Yitzhak Benhorin
Published: | 11.09.08, 20:35 / Israel News |
WASHINGTON - President-elect Barack Obama's incoming chief of staff, Rahm Emanuel, said on Sunday that the global economic crisis and the two wars the United States is fighting will top the future administration's agenda.
Emanuel granted his first interviews since accepting the appointment to ABC's 'This Week' and CBS' 'Face the Nation.'
The 48-year-old Illinois congressman and a driving force behind Obama's successful presidential campaign said the future administration's focus is on the economy and American involvement in Iraq and Afghanistan.
Dismissed by the GOP in a recent statement as "hyper-partisan," Emanuel was asked to respond to the sharp criticism voiced by House Republican Leader John Boehner, who said of his appointment: “This is an ironic choice for a president-elect who has promised to change Washington, make politics more civil, and govern from the center.”
Insisting Obama's promise of bipartisanship, Emanuel said that the challenges America faces "are big enough that there’s going to be an ability for people of both parties, as well as independents, to contribute ideas to help meet the challenges on health care, energy, tax reform, education."
He also hinted Obama is open to working with his defeated Republican rival.
"And the good news is that John McCain has said, you know, as a total patriot throughout the campaign, and cares about his country, he’s going to be supportive of what we’ve got to do. Because the challenges… whether on the national security front or on the economic, are looming large, and they’re going to require both parties and leaders of both parties, as well as independents, to offer up ideas to how to meet those challenges."
'Crisis an opportunity'
Emanuel said the Obama administration will move swiftly to expand health-care coverage, reform education and overhaul US energy policy when it takes office on January 20."This ... crisis provides the opportunity, as the president-elect has said repeatedly, to do things that Americans have pushed off for years," he said.
He rejected a Republican proposal to link the stimulus package with the Colombian free trade deal, which has failed to pass Congress due to Democratic concerns that it does not adequately protect labor interests. "You don't link those essential needs to some other trade deal," he said.
Addressing the future administration's position on intervening to prevent the collapse of America's automotive industry, Emanuel confirmed that the president-elect favors government assistance.
Emanuel, the son of an Israeli physician who moved to the US, is a fellow-Chicagoan to Obama, and is very close to the president-elect and to many members of his inner circle.

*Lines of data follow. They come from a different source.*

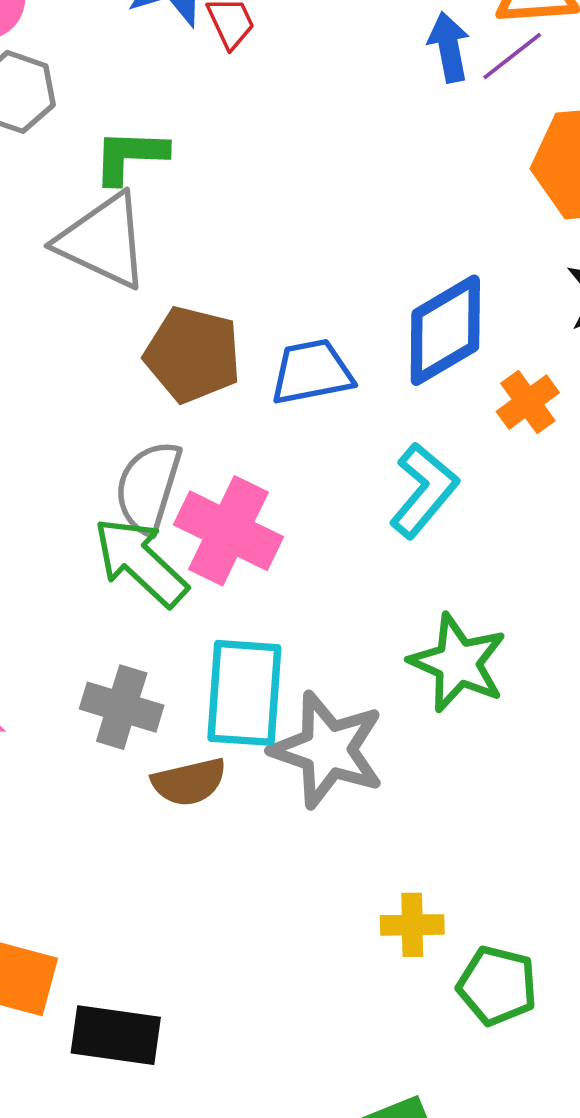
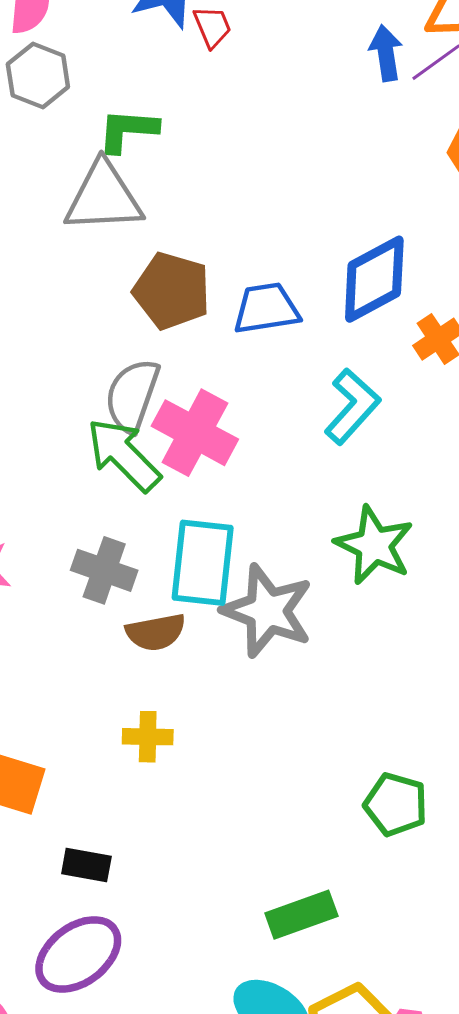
gray triangle: (103, 241) -> (104, 197), turned -30
yellow cross: (412, 925) -> (148, 737), moved
black rectangle: (116, 1035) -> (86, 865), moved, size x0.7

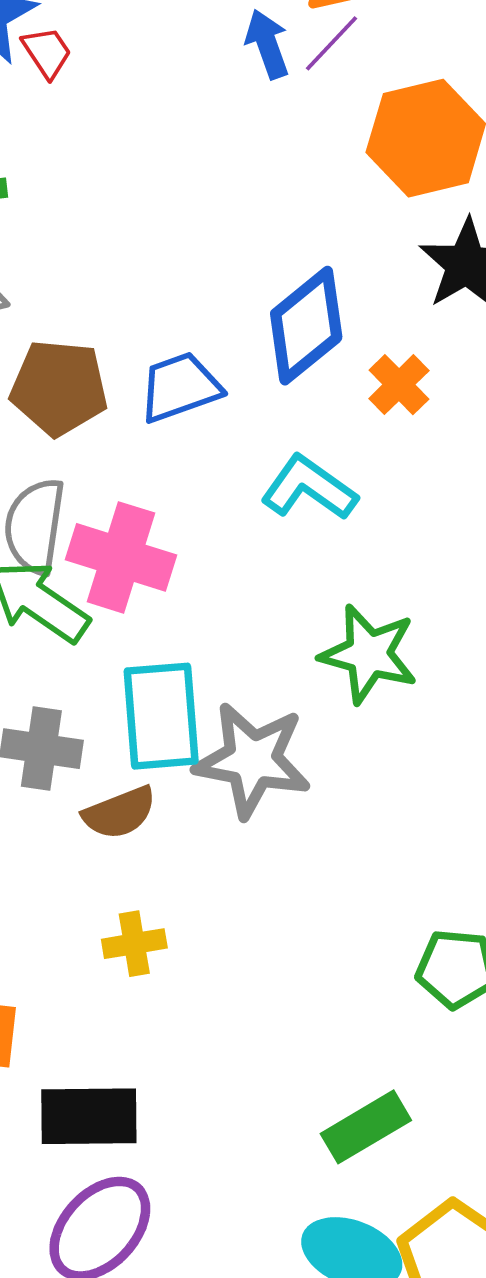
cyan L-shape: (352, 406) -> (309, 488), turned -86
black rectangle: (86, 865) -> (89, 1116), size x1.6

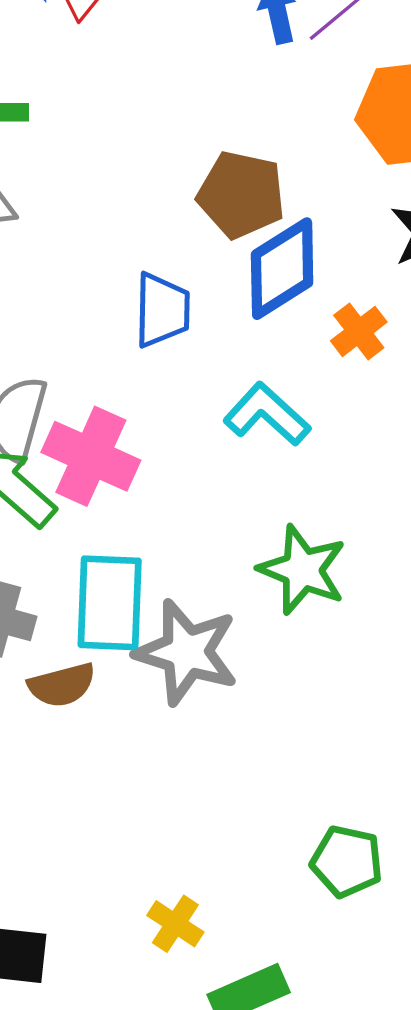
blue trapezoid: (180, 387) -> (162, 310), turned 104
brown pentagon: (59, 388) -> (241, 195), moved
yellow cross: (134, 944) -> (175, 924), moved, turned 36

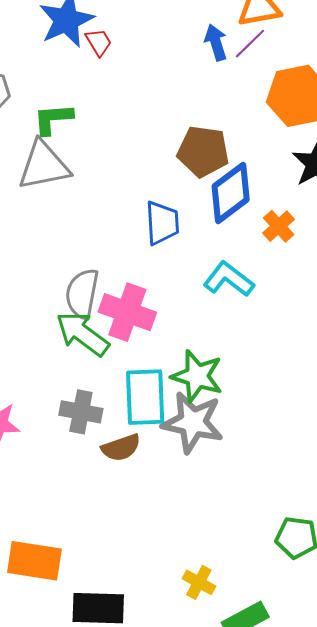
green star: (302, 570) -> (197, 376), moved

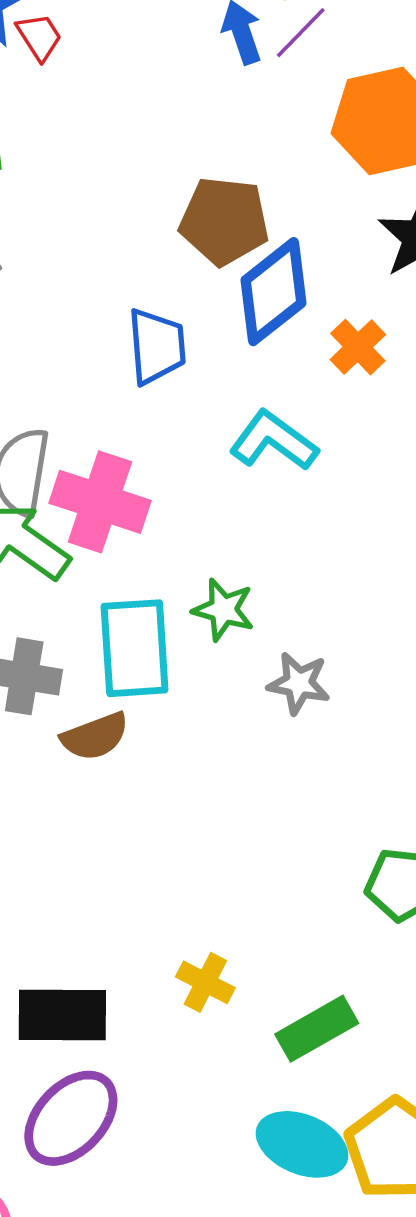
green star: (197, 376) -> (223, 610), size x0.7
gray star: (193, 422) -> (299, 683), moved, size x0.6
yellow cross: (199, 582) -> (205, 982), moved

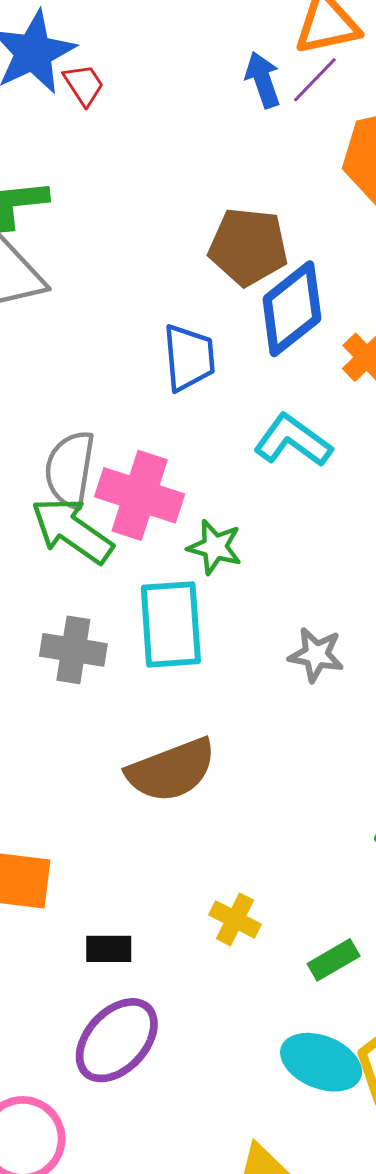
green star: (223, 610) -> (215, 547), moved
brown semicircle: (95, 736) -> (171, 770), moved, size x1.5
black rectangle: (62, 1015) -> (109, 949), size x0.6
green rectangle: (317, 1029) -> (334, 960), size x0.7

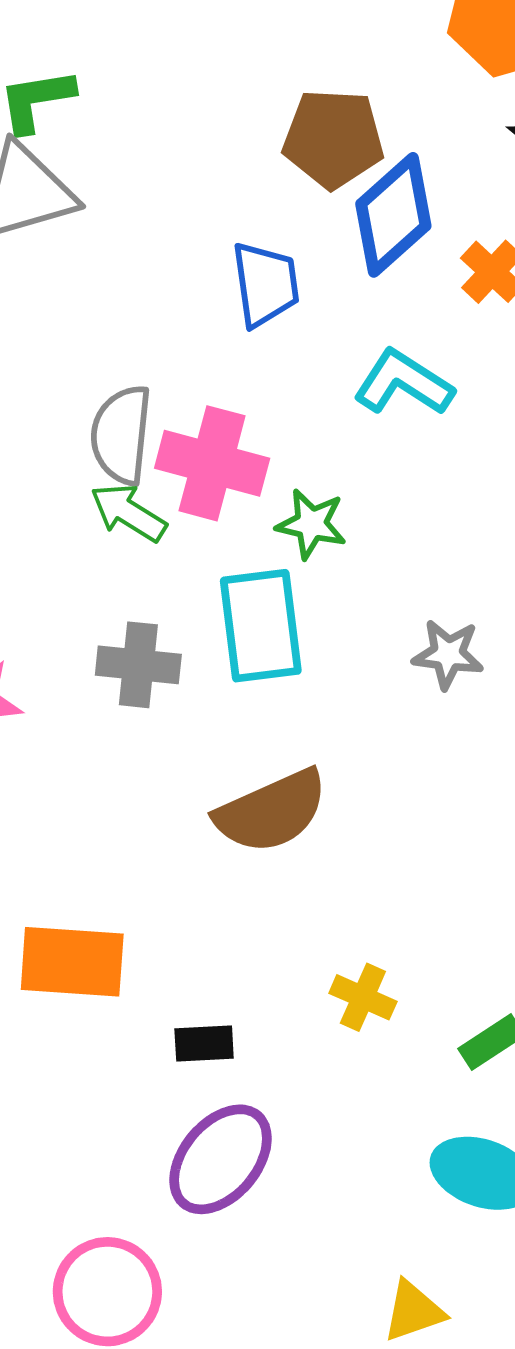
green arrow: (72, 530) -> (128, 513), size x0.7

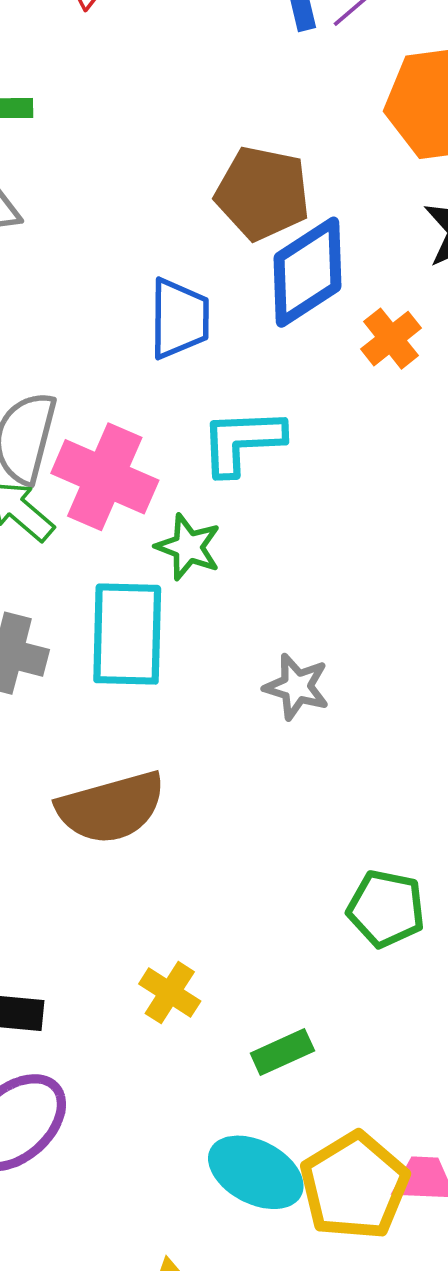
cyan L-shape: (403, 383) -> (242, 441), moved, turned -44

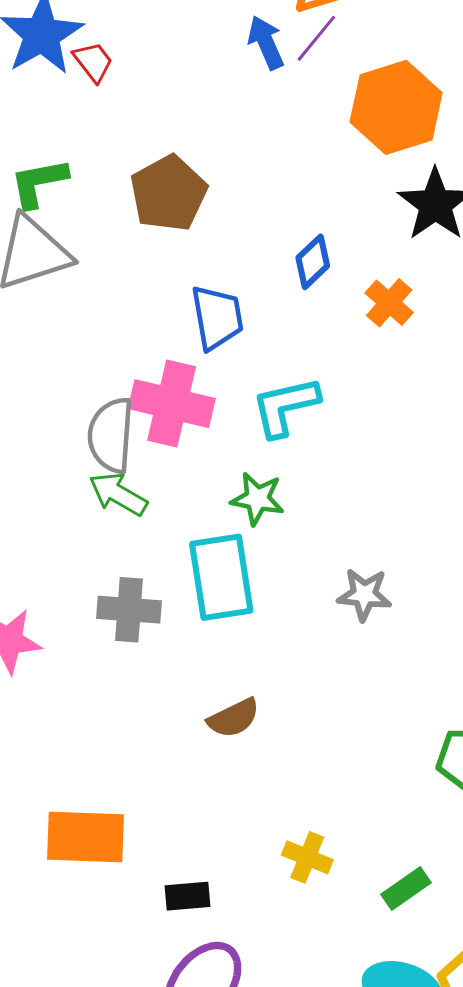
brown pentagon: (263, 193) -> (169, 193), moved, turned -30
blue diamond: (308, 272) -> (313, 262), size x0.6
pink cross: (105, 477) -> (172, 404), moved
brown semicircle: (111, 808) -> (234, 718), size x0.6

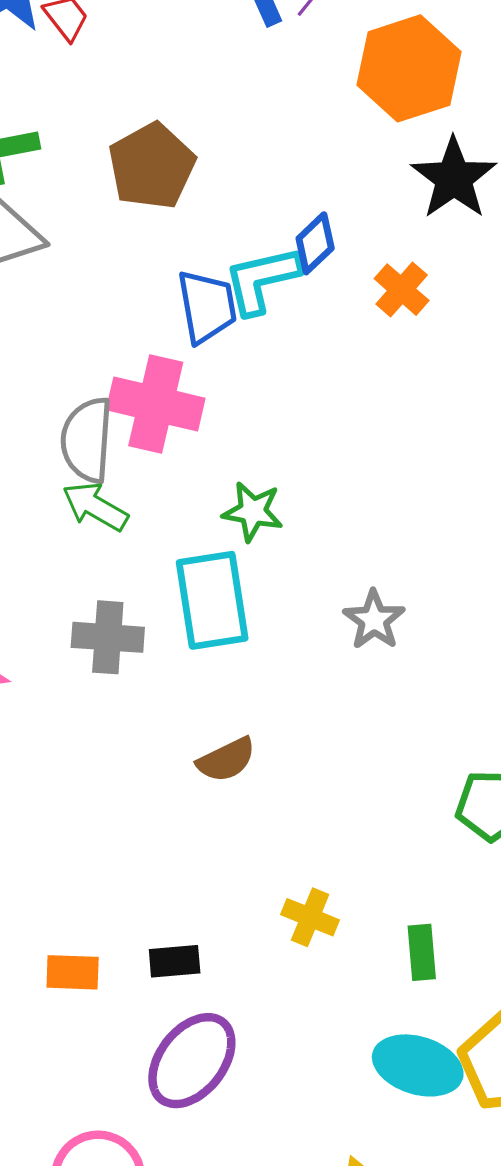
cyan L-shape: (285, 407) -> (262, 280), moved
gray star: (364, 595) -> (374, 620), turned 30
orange rectangle: (85, 837) -> (73, 972), moved, size x0.6
green rectangle: (406, 888) -> (422, 952), turned -60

In his role as chairman of the political committee in charge of helping Democrats gain seats in Congress, Emanuel was seen as a key player in the Democratic takeover of the House of Representatives in 2006.
Since then, Emanuel has served as the fourth highest-ranking Democrat as chairman of the party's caucus. He serves on the powerful House Ways and Means Committee, which sets tax policy.
Emanuel was a key adviser to former US President Bill Clinton and most recently was a negotiator on the $700 billion Wall Street bailout legislation.